I can only be grateful to Léonie Guyer for writing about her transformative encounter with Shaker gift drawings, even though she’s been sleeping on this info for twenty two years.
It’s not her fault The Drawing Center held its exhibition of Shaker gift drawings and gift songs in November 2011–wasn’t everyone downtown a bit preoccupied?
And there are enough conflicting, self-serving accounts of its creation that it’s understandable, I guess, if it’s not yet universally recognized graphic design history that the CBS logo came from a detail of a Shaker gift drawing, an all-seeing eye spotted in 1950 by William Golden in Alexey Brodovich’s magazine.

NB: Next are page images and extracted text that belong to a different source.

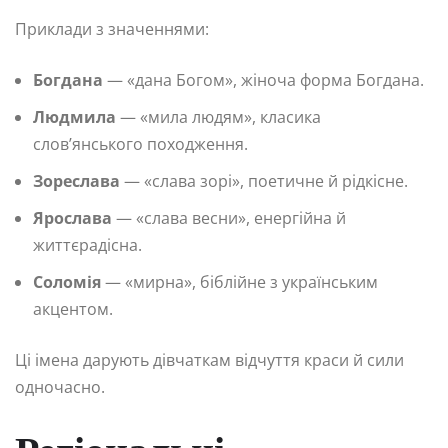
Приклади з значеннями:
Богдана
— «дана Богом», жіноча форма Богдана.
Людмила
— «мила людям», класика
слов’янського походження.
Зореслава
— «слава зорі», поетичне й рідкісне.
Ярослава
— «слава весни», енергійна й
життєрадісна.
Соломія
— «мирна», біблійне з українським
акцентом.
Ці імена дарують дівчаткам відчуття краси й сили
одночасно.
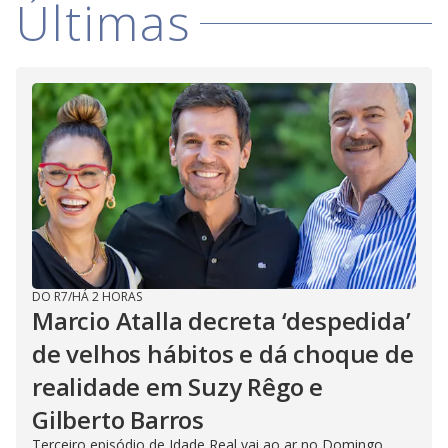
Últimas
DO R7
/
HÁ 2 HORAS
Marcio Atalla decreta ‘despedida’
de velhos hábitos e dá choque de
realidade em Suzy Rêgo e
Gilberto Barros
Terceiro episódio de Idade Real vai ao ar no Domingo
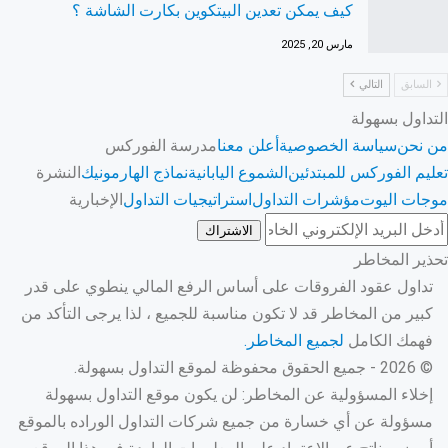
كيف يمكن تعدين البيتكوين بكارت الشاشة ؟
مارس 20, 2025
السابق
التالي
التداول بسهولة
من نحن
سياسة الخصوصية
أعلن معنا
مدرسة الفوركس
تعليم الفوركس للمبتدئين
الشموع اليابانية
نماذج الهارمونيك
النشرة
موجات اليوت
مؤشرات التداول
استراتيجيات التداول
الإخبارية
الاشتراك
تحذير المخاطر
تداول عقود الفروقات على أساس الرفع المالي ينطوي على قدر
كبير من المخاطر قد لا تكون مناسبة للجميع ، لذا يرجى التأكد من
فهمك الكامل
لجميع المخاطر.
© 2026 - جميع الحقوق محفوظة لموقع التداول بسهولة.
إخلاء المسؤولية عن المخاطر: لن يكون موقع التداول بسهولة
مسؤولة عن أي خسارة من جميع شركات التداول الوراده بالموقع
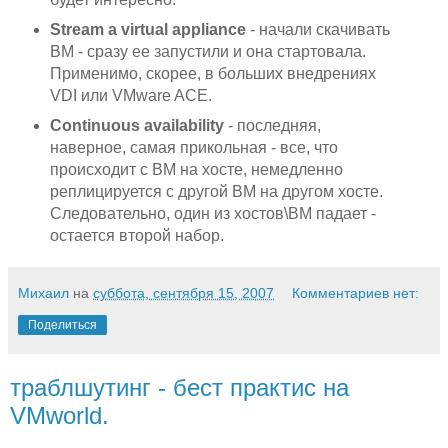
Stream a virtual appliance
- начали скачивать
ВМ - сразу ее запустили и она стартовала.
Применимо, скорее, в больших внедрениях
VDI или VMware ACE.
C
ontinuous availability
- последняя,
наверное, самая прикольная - все, что
происходит с ВМ на хосте, немедленно
реплицируется с другой ВМ на другом хосте.
Следовательно, один из хостов\ВМ падает -
остается второй набор.
Михаил
на
суббота, сентября 15, 2007
Комментариев нет:
Поделиться
траблшутинг - бест практис на
VMworld.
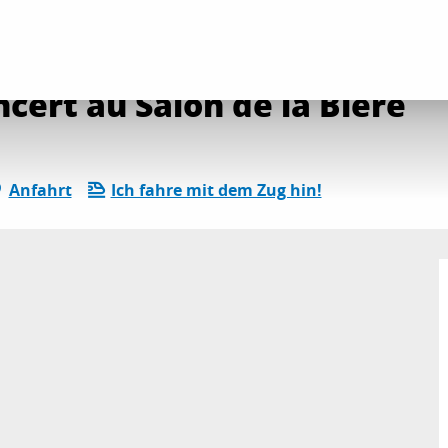
ender
Die gesamte Agenda
Blue Valentines en concert au Salon de la Bi
cert au Salon de la Bière
Anfahrt
Ich fahre mit dem Zug hin!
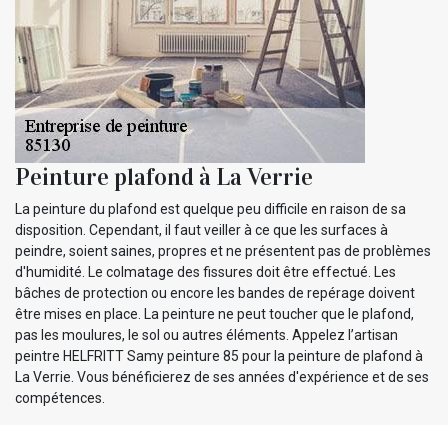
Peinture plafond à La Verrie
La peinture du plafond est quelque peu difficile en raison de sa
disposition. Cependant, il faut veiller à ce que les surfaces à
peindre, soient saines, propres et ne présentent pas de problèmes
d'humidité. Le colmatage des fissures doit être effectué. Les
bâches de protection ou encore les bandes de repérage doivent
être mises en place. La peinture ne peut toucher que le plafond,
pas les moulures, le sol ou autres éléments. Appelez l’artisan
peintre HELFRITT Samy peinture 85 pour la peinture de plafond à
La Verrie. Vous bénéficierez de ses années d'expérience et de ses
compétences.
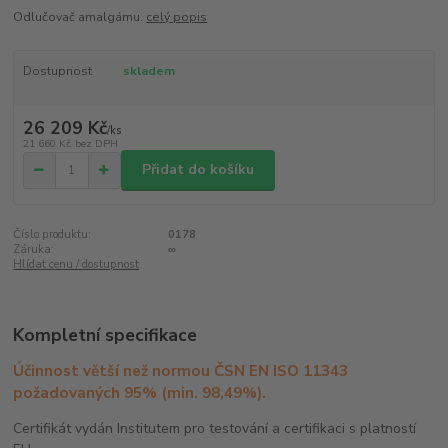
Odlučovač amalgámu.
celý popis
Dostupnost
skladem
26 209 Kč
/
ks
21 660 Kč
bez DPH
Přidat do košíku
Číslo produktu:
0178
Záruka:
∞
Hlídat cenu / dostupnost
Kompletní specifikace
Účinnost větší než normou ČSN EN ISO 11343
požadovaných 95% (min. 98,49%).
Certifikát vydán Institutem pro testování a certifikaci s platností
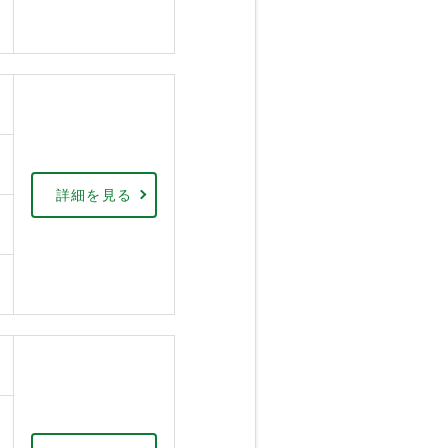
詳細を見る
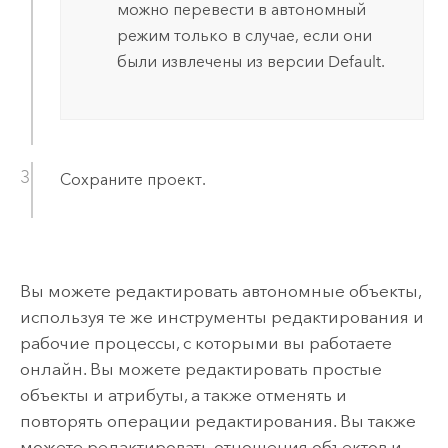
можно перевести в автономный
режим только в случае, если они
были извлечены из версии Default.
Сохраните проект.
Вы можете редактировать автономные объекты,
используя те же инструменты редактирования и
рабочие процессы, с которыми вы работаете
онлайн. Вы можете редактировать простые
объекты и атрибуты, а также отменять и
повторять операции редактирования. Вы также
можете редактировать отношения объектов и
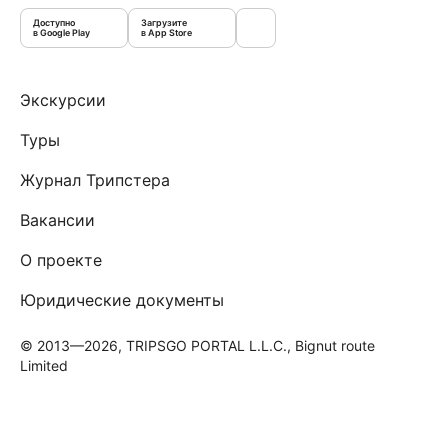
Доступно
Загрузите
в Google Play
в App Store
Экскурсии
Туры
Журнал Трипстера
Вакансии
О проекте
Юридические документы
© 2013—2026, TRIPSGO PORTAL L.L.C., Bignut route
Limited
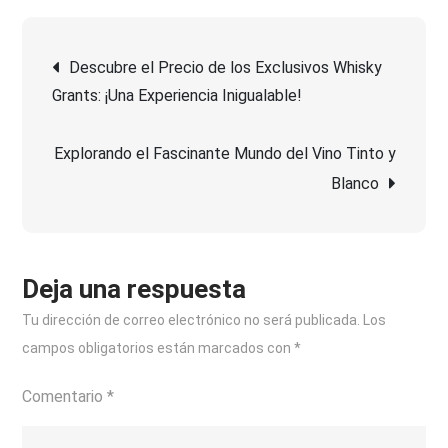
Ramón
Navegación
Bilbao:
Descubre el Precio de los Exclusivos Whisky
Descubre
Grants: ¡Una Experiencia Inigualable!
de
calidad
y
Explorando el Fascinante Mundo del Vino Tinto y
entradas
precio
Blanco
en
Carrefour
Deja una respuesta
Tu dirección de correo electrónico no será publicada.
Los
campos obligatorios están marcados con
*
Comentario
*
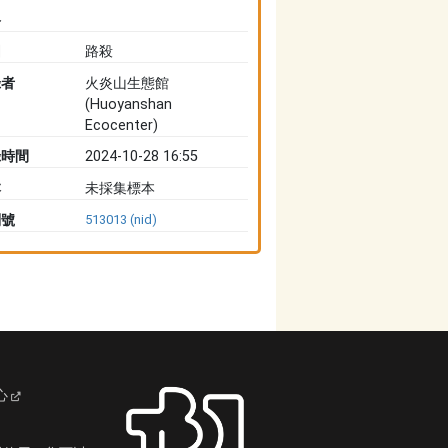
路
因
路殺
錄者
火炎山生態館
(Huoyanshan
Ecocenter)
錄時間
2024-10-28 16:55
本
未採集標本
別號
513013 (nid)
心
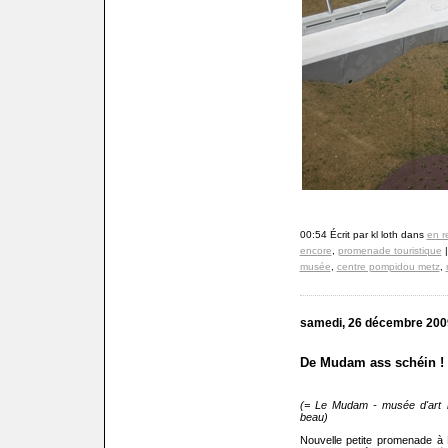
00:54 Écrit par kl loth dans
en r
encore
,
promenade touristique
musée
,
centre pompidou metz
,
samedi, 26 décembre 200
De Mudam ass schéin !
(= Le Mudam - musée d'art
beau)
Nouvelle petite promenade à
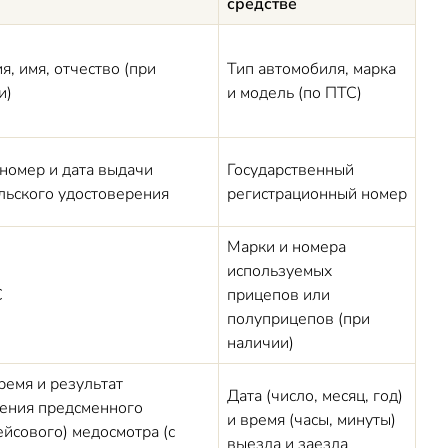
средстве
, имя, отчество (при
Тип автомобиля, марка
и)
и модель (по ПТС)
 номер и дата выдачи
Государственный
льского удостоверения
регистрационный номер
Марки и номера
используемых
С
прицепов или
полуприцепов (при
наличии)
ремя и результат
Дата (число, месяц, год)
ения предсменного
и время (часы, минуты)
ейсового) медосмотра (с
выезда и заезда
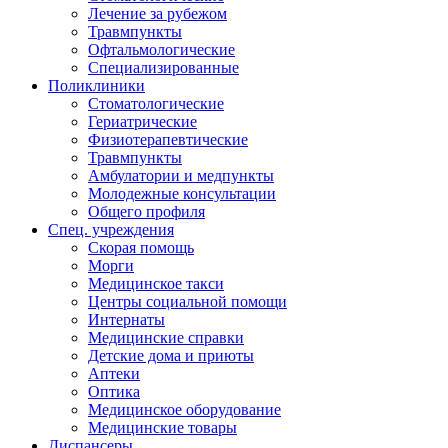
Лечение за рубежом
Травмпункты
Офтальмологические
Специализированные
Поликлиники
Стоматологические
Гериатрические
Физиотерапевтические
Травмпункты
Амбулатории и медпункты
Молодежные консультации
Общего профиля
Спец. учреждения
Скорая помощь
Морги
Медицинское такси
Центры социальной помощи
Интернаты
Медицинские справки
Детские дома и приюты
Аптеки
Оптика
Медицинское оборудование
Медицинские товары
Диспансеры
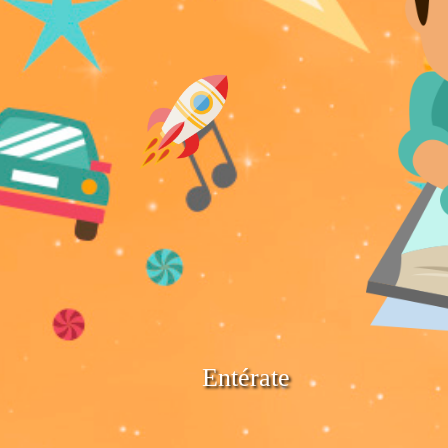
Entérate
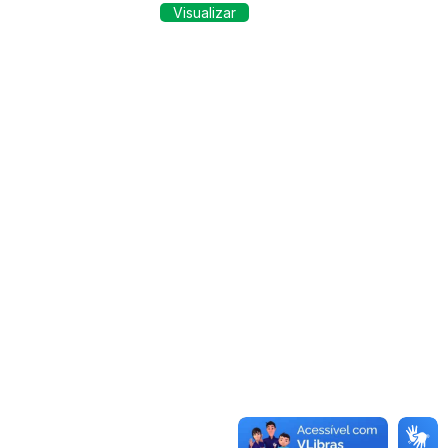
Visualizar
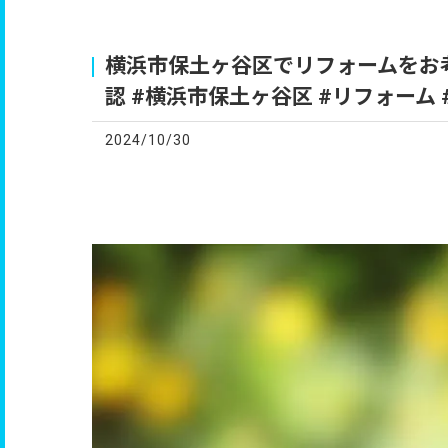
お
横浜市保土ヶ谷区でリフォームをお
認 #横浜市保土ヶ谷区 #リフォーム
2024/10/30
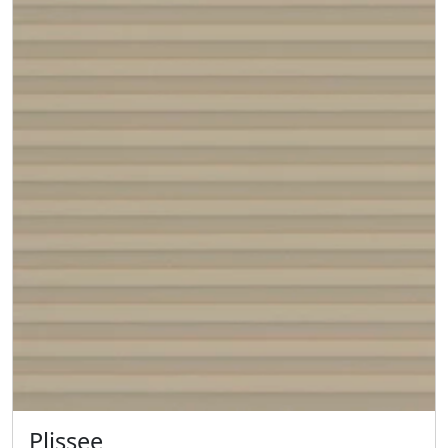
Plissee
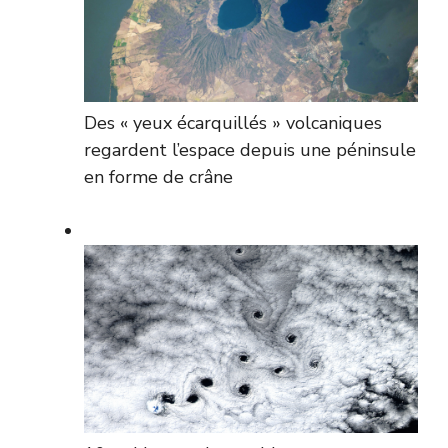
Des « yeux écarquillés » volcaniques
regardent l’espace depuis une péninsule
en forme de crâne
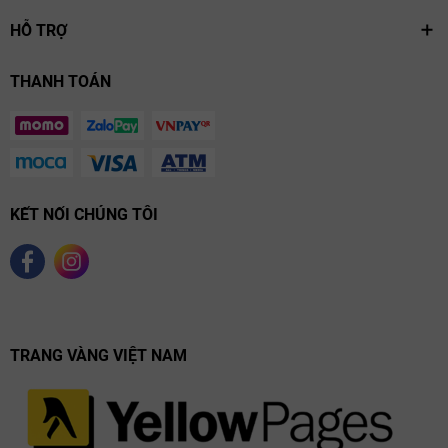
HỖ TRỢ
THANH TOÁN
KẾT NỐI CHÚNG TÔI
TRANG VÀNG VIỆT NAM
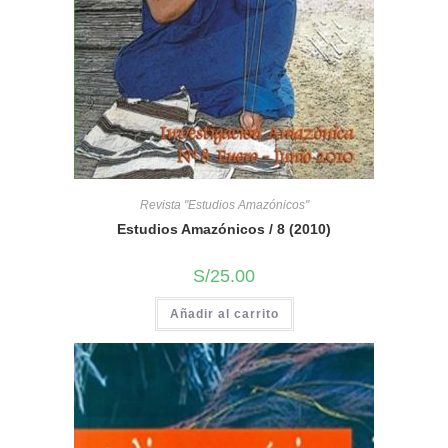
Revista "Estudios Amazónicos"
Estudios Amazónicos / 8 (2010)
S/
25.00
Añadir al carrito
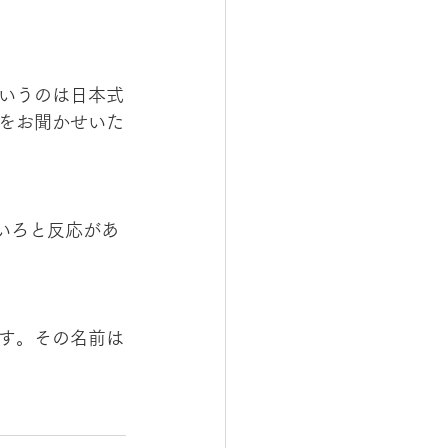
いうのは日本式
をお聞かせいた
ろいろと反応があ
す。その名前は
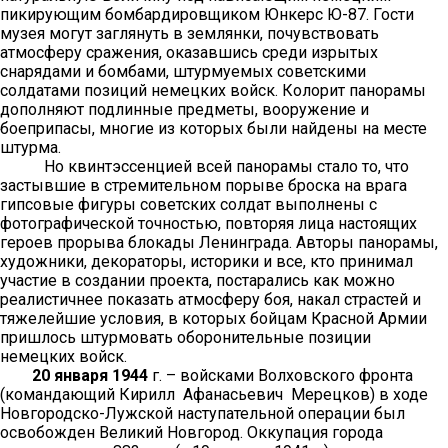
пикирующим бомбардировщиком Юнкерс Ю-87. Гости
музея могут заглянуть в землянки, почувствовать
атмосферу сражения, оказавшись среди изрытых
снарядами и бомбами, штурмуемых советскими
солдатами позиций немецких войск. Колорит панорамы
дополняют подлинные предметы, вооружение и
боеприпасы, многие из которых были найдены на месте
штурма.
Но квинтэссенцией всей панорамы стало то, что
застывшие в стремительном порыве броска на врага
гипсовые фигуры советских солдат выполнены с
фотографической точностью, повторяя лица настоящих
героев прорыва блокады Ленинграда. Авторы панорамы,
художники, декораторы, историки и все, кто принимал
участие в создании проекта, постарались как можно
реалистичнее показать атмосферу боя, накал страстей и
тяжелейшие условия, в которых бойцам Красной Армии
пришлось штурмовать оборонительные позиции
немецких войск.
20 января 1944
г. – войсками Волховского фронта
(командающий Кирилл Афанасьевич Мерецков) в ходе
Новгородско-Лужской наступательной операции был
освобожден Великий Новгород. Оккупация города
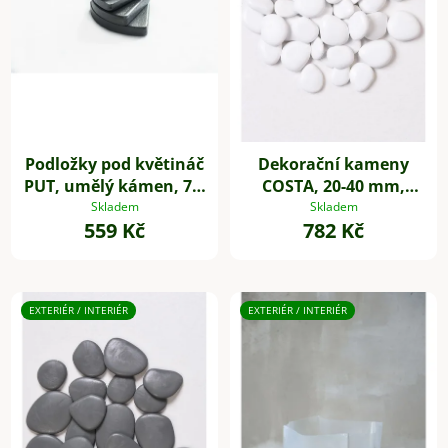
Podložky pod květináč
Dekorační kameny
PUT, umělý kámen, 7 x
COSTA, 20-40 mm,
7 cm, 4-set, šedé
plast, bílá
Skladem
Skladem
559 Kč
782 Kč
EXTERIÉR / INTERIÉR
EXTERIÉR / INTERIÉR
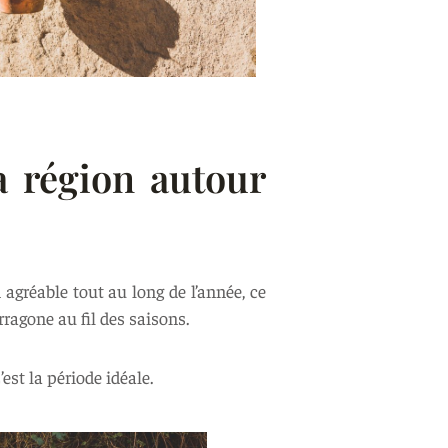
a région autour
agréable tout au long de l’année, ce
ragone au fil des saisons.
est la période idéale.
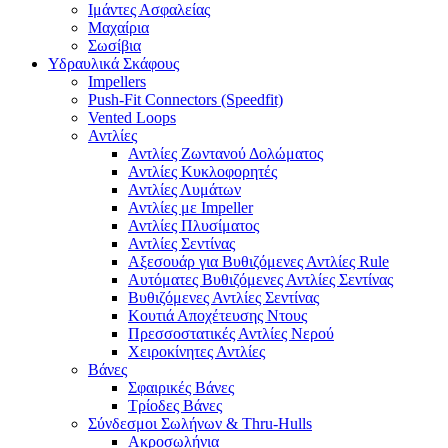
Ιμάντες Ασφαλείας
Μαχαίρια
Σωσίβια
Υδραυλικά Σκάφους
Impellers
Push-Fit Connectors (Speedfit)
Vented Loops
Αντλίες
Αντλίες Ζωντανού Δολώματος
Αντλίες Κυκλοφορητές
Αντλίες Λυμάτων
Αντλίες με Impeller
Αντλίες Πλυσίματος
Αντλίες Σεντίνας
Αξεσουάρ για Βυθιζόμενες Αντλίες Rule
Αυτόματες Βυθιζόμενες Αντλίες Σεντίνας
Βυθιζόμενες Αντλίες Σεντίνας
Κουτιά Αποχέτευσης Ντους
Πρεσσοστατικές Αντλίες Νερού
Χειροκίνητες Αντλίες
Βάνες
Σφαιρικές Βάνες
Τρίοδες Βάνες
Σύνδεσμοι Σωλήνων & Thru-Hulls
Ακροσωλήνια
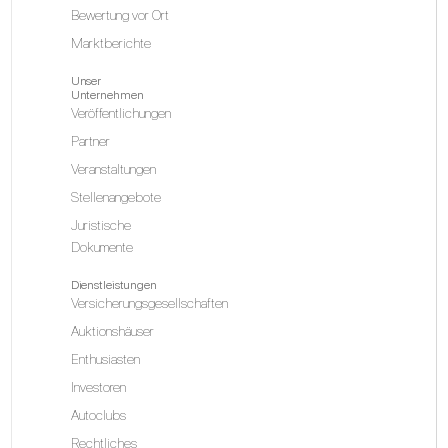
Bewertung vor Ort
Marktberichte
Unser
Unternehmen
Veröffentlichungen
Partner
Veranstaltungen
Stellenangebote
Juristische
Dokumente
Dienstleistungen
Versicherungsgesellschaften
Auktionshäuser
Enthusiasten
Investoren
Autoclubs
Rechtliches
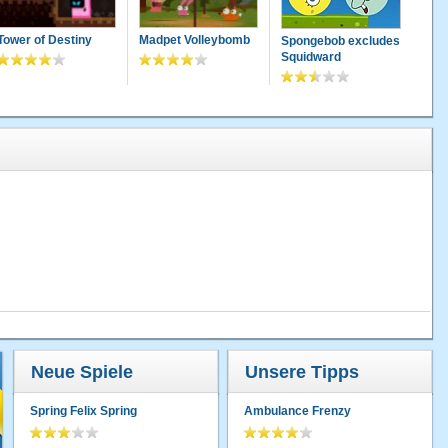
Tower of Destiny
Madpet Volleybomb
Spongebob excludes
Squidward
Neue Spiele
Unsere Tipps
Spring Felix Spring
Ambulance Frenzy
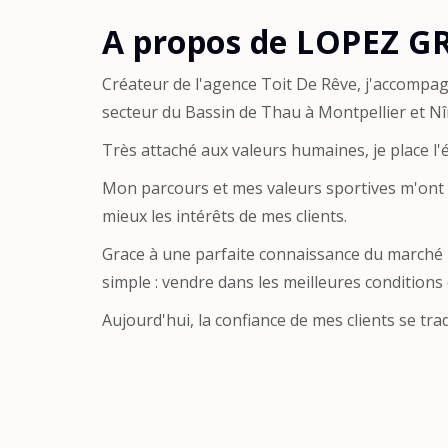
A propos de LOPEZ 
Créateur de l'agence Toit De Rêve, j'accompag
secteur du Bassin de Thau à Montpellier et N
Très attaché aux valeurs humaines, je place l'é
Mon parcours et mes valeurs sportives m'ont a
mieux les intérêts de mes clients.
Grace à une parfaite connaissance du marché l
simple : vendre dans les meilleures conditions 
Aujourd'hui, la confiance de mes clients se tr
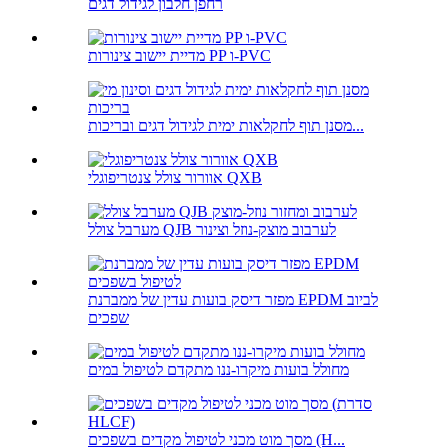
רחפן חלבון לגידול דגים
מדיית יישוב צינורות PP ו-PVC
מסנן תוף לחקלאות ימית לגידול דגים ובריכות...
אוורור צולל צנטריפוגלי QXB
מערבל צולל QJB לערבוב מוצק-נוזל וצינור
מפזר דיסק בועות עדין של ממברנת EPDM לביוב
שפכים
מחולל בועות מיקרו-ננו מתקדם לטיפול במים
מסך מוט מכני לטיפול מקדים בשפכים (H...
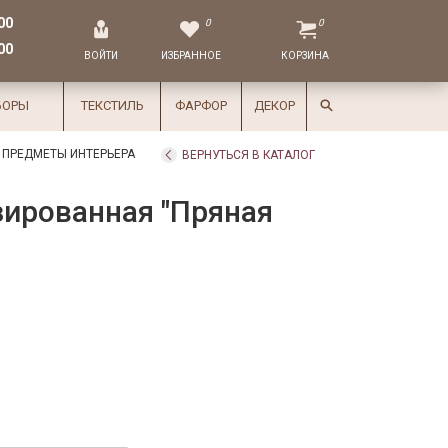
00
0
0
00
ВОЙТИ
ИЗБРАННОЕ
КОРЗИНА
БОРЫ
ТЕКСТИЛЬ
ФАРФОР
ДЕКОР
 ПРЕДМЕТЫ ИНТЕРЬЕРА
ВЕРНУТЬСЯ В КАТАЛОГ
зированная "Пряная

Shaker furniture, via Sheeler, was my bridge from American antiques to modernism. I practice a religion founded in the same mid-19th century hothouse of spiritualism that had Shaker “instruments” seeing visions and dreams and visitations and translating them to “makers,” who drew them on paper. I made my Father Couturier pilgrimages early at Dominique de Menil’s urging at the Rothko Chapel. I swooned over Hudson’s tantric paintings [which were meditative objects, not products, but still]. I MEAN, HILMA AF KLINT, PEOPLE.
And I still can’t help feel that the world has somehow conspired to keep me from ever hearing about Shaker gift drawings. And I am shook.